A complete physical exam is available to all patients and can include but is not limited to the following:

  • Medical history
  • Physical assessment
  • EKG

Basic Tests Recommended for All

  • CBC - Blood Cell Analysis

    A complete blood count (CBC) is a blood test used to evaluate your overall health and detect a wide range of disorders, including anemia, infection and leukemia.

  • UA - Urine Analysis

    Clinical urine tests are various tests of urine for diagnostic purposes. The most common is a urinalysis (UA), one of the most common methods of medical diagnosis. The word is a portmanteau of the words urine and analysis. Other tests are urine culture (a microbiological culture of urine) and urine electrolyte levels.

  • Electrolyte Analysis

    Electrolytes are minerals that are found in body tissues and blood in the form of dissolved salts. As electrically charged particles, electrolytes help move nutrients into and wastes out of the body’s cells, maintain a healthy water balance, and help stabilize the body’s acid/base (pH) level.

  • Liver Function Tests

    Commonly used tests to check liver function are the alanine transaminase (ALT), aspartate aminotransferase (AST), alkaline phosphatase (ALP), albumin, and bilirubin tests. The ALT and AST tests measure enzymes that your liver releases in response to damage or disease.

  • Kidney Function

    Your kidney numbers include 2 tests: ACR (Albumin to Creatinine Ratio) and GFR (glomerular filtration rate). GFR is a measure of kidney function and is performed through a blood test. Your GFR will determine what stage of kidney disease you have – there are 5 stages. ACR is a urine test to see how much albumin (a type of protein) is in your urine. Too much albumin in your urine is an early sign of kidney damage.

  • Fasting Blood Sugar

    For a fasting blood glucose test, you can’t eat or drink anything but water for eight hours before your test. Fasting tests are more common because they provide more accurate results and are easier to interpret.

  • Blood Proteins

    A total serum protein test measures the total amount of protein in the blood. It also measures the amounts of two major groups of proteins in the blood: albumin and globulin.

  • Comprehensive Cholesterol Testing (Total, HDL, LDL, Triglycerides, VLDL)

    The basic lipids blood test measures total cholesterol, triglyceride levels, HDL and LDL cholesterol. More extensive lipid profile testing also includes VLDL, ratio of total cholesterol to HDL, and ratio of LDL to HDL.

  • Vitamin D Level (25-OH Vitamin D)

    The most accurate way to measure how much vitamin D is in your body is the 25-hydroxy vitamin D blood test. A level of 20 nanograms/milliliter to 50 ng/mL is considered adequate for healthy people. A level less than 12 ng/mL indicates vitamin D deficiency.

  • Ferritin

    A ferritin test helps your doctor understand how much iron your body is storing.
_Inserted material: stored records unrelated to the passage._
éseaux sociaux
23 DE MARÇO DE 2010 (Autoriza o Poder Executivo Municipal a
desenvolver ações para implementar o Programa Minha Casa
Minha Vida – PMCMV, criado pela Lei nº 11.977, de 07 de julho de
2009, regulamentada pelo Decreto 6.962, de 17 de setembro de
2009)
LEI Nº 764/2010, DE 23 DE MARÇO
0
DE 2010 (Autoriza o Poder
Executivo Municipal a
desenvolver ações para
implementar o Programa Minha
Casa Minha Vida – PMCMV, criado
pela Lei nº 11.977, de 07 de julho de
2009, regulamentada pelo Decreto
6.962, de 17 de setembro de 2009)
If a ferritin test reveals that your blood ferritin level is lower than normal, it indicates your body’s iron stores are low and you have iron deficiency.

  • Homocysteine

    Homocysteine is an amino acid that is typically present in very small amounts in all cells of the body. That is because the body normally converts homocysteine into other products quickly. Since vitamins B6, B12, and folate are necessary to metabolize homocysteine, increased levels of the amino acid may be a sign of deficiency in those vitamins. This test determines the level of homocysteine in the blood and/or urine.

  • PSA (For Men)

    Prostate-specific antigen, or PSA, is a protein produced by normal, as well as malignant, cells of the prostate gland. The PSA test measures the level of PSA in a man’s blood. For this test, a blood sample is sent to a laboratory for analysis.

  • Expanded Lipid Panel with Particle Number and Size (if indicated)

    Low-density lipoprotein particle (LDL particle or LDL-P) testing evaluates LDL particles according to their number, size, density, and/or electrical charge. It may provide useful information for assessing cardiac risk in people who have a personal or family history of heart disease at a young age, especially if their total cholesterol and LDL cholesterol (LDL-C) values are not significantly elevated.